3Les idéologies que l’aide révèle, même si elles diffèrent, ne sont pas contradictoires. Comme nous l’avons vu, en Thaïlande entraîner un nomade à la vie sédentaire et à la société de consommation, pour son bien naturellement, a aussi l’avantage de le rendre plus contrôlable par l’Etat grâce à une dépendance envers lui dictée par les taxes, l’enregistrement de la population, la scolarité des enfants. Il en va de même pour le pêcheur de l’Irrawaddy chez qui on remplace les structures économiques traditionnelles par le microcrédit, le rendant dépendant d’une structure « officielle » tout en l’éloignant des systèmes traditionnels qui lui ont jusque-là assuré une indépendance certes précaire (quoique) mais socialement pertinente. Loin d’être contradictoires, les résultats se complètent étonnamment bien.
4D’autre part, dans un pays à la mauvaise gouvernance comme la Birmanie, l’holisme de l’humanitaire permet de transformer les catastrophes en une arme politique visant à critiquer la dictature car l’universalité des valeurs mises en avant justifie un entrisme difficilement critiquable.

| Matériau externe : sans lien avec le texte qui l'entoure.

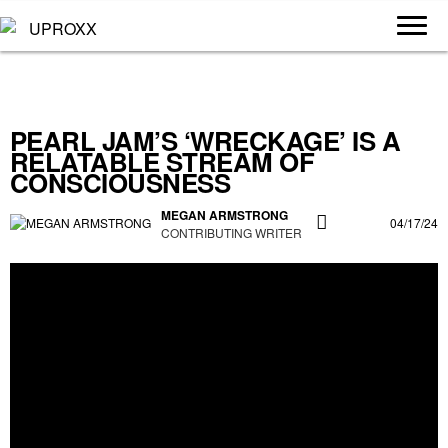
PEARL JAM’S ‘WRECKAGE’ IS A
RELATABLE STREAM OF
CONSCIOUSNESS
MEGAN ARMSTRONG
04/17/24
CONTRIBUTING WRITER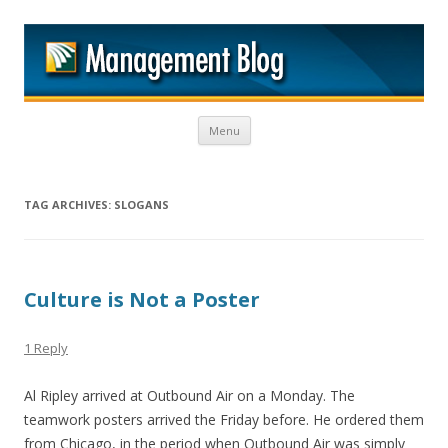
M
Skip to content
Menu
TAG ARCHIVES:
SLOGANS
Culture is Not a Poster
1 Reply
Al Ripley arrived at Outbound Air on a Monday. The
teamwork posters arrived the Friday before. He ordered them
from Chicago, in the period when Outbound Air was simply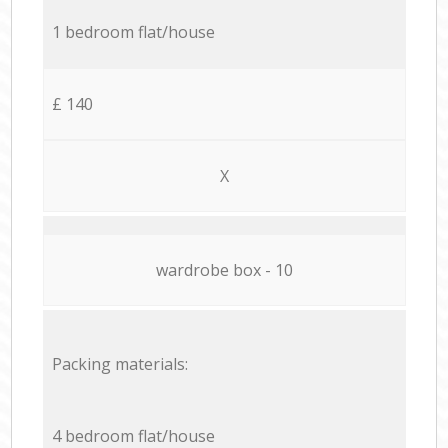
1 bedroom flat/house
£ 140
X
wardrobe box - 10
Packing materials:
4 bedroom flat/house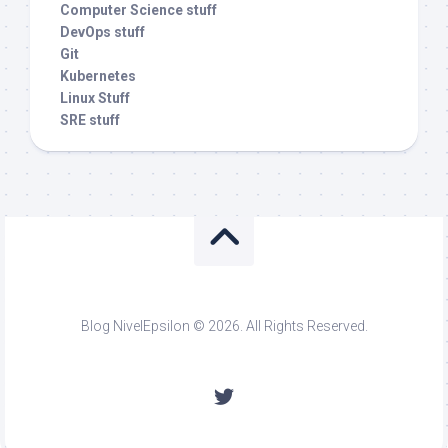
Computer Science stuff
DevOps stuff
Git
Kubernetes
Linux Stuff
SRE stuff
Blog NivelEpsilon © 2026. All Rights Reserved.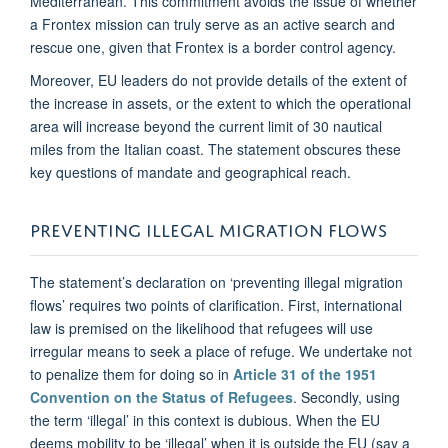
Mediterranean. This commitment avoids the issue of whether
a Frontex mission can truly serve as an active search and
rescue one, given that Frontex is a border control agency.
Moreover, EU leaders do not provide details of the extent of
the increase in assets, or the extent to which the operational
area will increase beyond the current limit of 30 nautical
miles from the Italian coast. The statement obscures these
key questions of mandate and geographical reach.
PREVENTING ILLEGAL MIGRATION FLOWS
The statement’s declaration on ‘preventing illegal migration
flows’ requires two points of clarification. First, international
law is premised on the likelihood that refugees will use
irregular means to seek a place of refuge. We undertake not
to penalize them for doing so in
Article 31 of the 1951
Convention on the Status of Refugees
. Secondly, using
the term ‘illegal’ in this context is dubious. When the EU
deems mobility to be ‘illegal’ when it is outside the EU (say a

5Ainsi, si les enjeux qu’a l’Occident dans la reconstruction après le tsunami ou le cyclone répondent à une idéologie libérale contenue dans les préceptes de l’IDH et du consensus de Washington, en Thaïlande et en Birmanie il s’agit, outre de s’enrichir en récupérant les terrains, d’uniformiser les identités et d’exacerber le sentiment d’appartenance nationale. Le propre de la machine humanitaire est de propager son modèle, entraînant dans son sillon toujours plus d’adeptes aptes à transmettre à leur tour ses valeurs. La dynamique du développement est rôdée et structurellement incompatible avec l’innovation et la complexité humaine car elle sécrète ses propres outils de contrôle (batteries d’indicateurs servant à la fois à créer et à mesurer) qui lui permettent, à partir de centres distants, d’uniformiser les périphéries lointaines selon leur modèle.
6Ce sont donc de véritables légions humanitaires qui, une fois le terrain ouvert par les catastrophes, s’y sont précipitées armées de leurs outils idéologiques pour organiser une occupation à long terme d’espaces peu accessibles auparavant, car l’intervention n’y était pas justifiée. Les résultats, ignorés par les indicateurs car non calculables, sont ceux que nous avons décrits dans le texte : paupérisation de la population, perte des terrains, perte de repères identitaires, affaiblissement des structures économiques traditionnelles… Les populations culturellement fortes et au grand pouvoir d’adaptation comme les nomades réussissent, comme elles l’ont toujours fait, à élaborer des stratégies pour s’accommoder de cette nouvelle présence et même à en tirer un profit que les développeurs ignorent ; néanmoins, qu’en sera-t-il à long terme ? Comment va évoluer l’aide et, avec elle, l’utilisation qu’en font des États comme la Birmanie ou la Thaïlande ?
7La machine humanitaire est aujourd’hui en marche en Asie du Sud-Est, le terrain a été aplani et dans les terres dévastées par les éléments elle peut reconstruire le monde à son image… ceci prendra plus de sept jours mais le temps et l’argent ne sont pas un problème, la genèse a commencé : une genèse holiste du monde.